Bonus mamma, corsa contro il tempo per richiederlo: quando scade

Il bonus mamma è uno dei sostegni più attesi, ma i tempi per richiederlo sono molto stretti: ecco come fare per averlo.

Bonus mamma (Adobestock)
Bonus mamma (Adobestock)

Partiamo da una premessa: il bonus mamma domani non sparirà del tutto, visto che sarà assorbito dall’assegno unico universale per i figli che finalmente entrerà in vigore a partire da gennaio 2021. I futuri genitori potranno così sfruttare questo nuova opportunità economica con un aiuto sostanziale nella fase più complessa e costosa dell’arrivo di un figlio.

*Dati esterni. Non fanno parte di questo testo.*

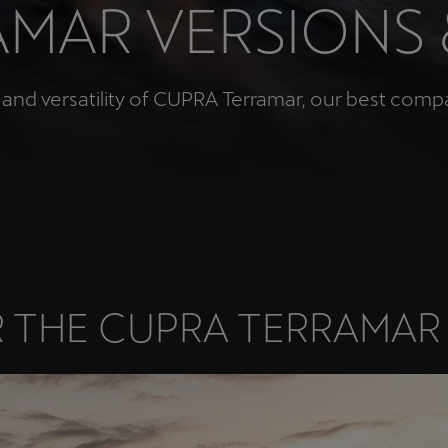
MAR VERSIONS
Česká republika
Ελλάδα
Čeština
Ελληνικά
nd versatility of CUPRA Terramar, our best compact
יִשְׂרָאֵל (Region-specific)
עִבְרִית
 THE CUPRA TERRAMAR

Per ora c’è ancora tempo per sfruttare il bonus attualmente in corso. Si tratta di un assegno di 800 euro una tantum corrisposto alla nascita di un figlio o all’adozione di un minore. Naturalmente non si cumula con il reddito e quindi non concorre all’imponibile e deve essere richiesto all’inizio dell’ottavo mese di gravidanza o alla nascita, adozione o affidamento.

Lo stato copre anche eventuali nascite anticipate, precedenti all’ottavo mese, mentre adozioni e affidamenti internazionali sono coperti dalla norma, ma nel primo caso servirà una sentenza  definitiva del giudice.

Bonus mamma: come funziona e tempi di richiesta

Bonus mamma (Adobestock)
Bonus mamma (Adobestock)

Gli 800 euro saranno corrisposti per ogni figlio entro la scadenza e saranno erogati in diverse modalità, come il bonifico bancario in un ufficio postale, un accredito sul conto corrente bancario o postale, sul libretto postale, una carta prepagata dotata però di IBAN o un conto corrente estero.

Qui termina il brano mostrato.